Aurobindo ricorda che: “Il modo con cui il Divino opera non è quello che la mente egoista desidera o approva; poiché il Divino si serve dell'errore per raggiungere la verità, della sofferenza per arrivare alla beatitudine e dell'imperfezione per arrivare alla perfezione. Di fatto l'ego non può vedere e capire dove viene condotto: si ribella all'indirizzo, perde fiducia e coraggio. E queste deficienze avrebbero poca importanza perché la divina Guida interiore non si offende per la nostra rivolta, non si scoraggia dalla nostra mancanza di fede, né viene respinta dalla nostra debolezza; possiede tutto l'amore di una madre e la pazienza del maestro. Ma noi, non accettando la sua direzione, perdiamo coscienza dei suoi benefici, anche se non ne perdiamo tutti gli effetti e il risultato finale. Il nostro consenso viene meno, in tali casi, perché non arriviamo a distinguere il nostro Sé superiore dal sé inferiore attraverso cui la Guida prepara la sua rivelazione”.
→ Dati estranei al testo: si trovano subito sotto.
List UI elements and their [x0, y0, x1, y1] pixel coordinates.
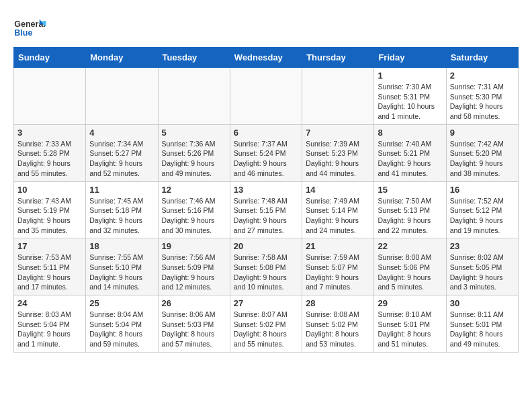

Purtroppo l'uomo reclama miracoli per avere la fede e vuol rimanere abbagliato per vedere; tale impazienza e l’ignoranza possono diventare fonte di grandi pericoli e disastri se, ribellandoci alla direzione divina, facciamo appello a qualche forza corruttrice, più soddisfacente per i nostri impulsi ed i nostri desideri, alla quale chiediamo di guidarci conferendo abusivamente ad essa il divino Nome.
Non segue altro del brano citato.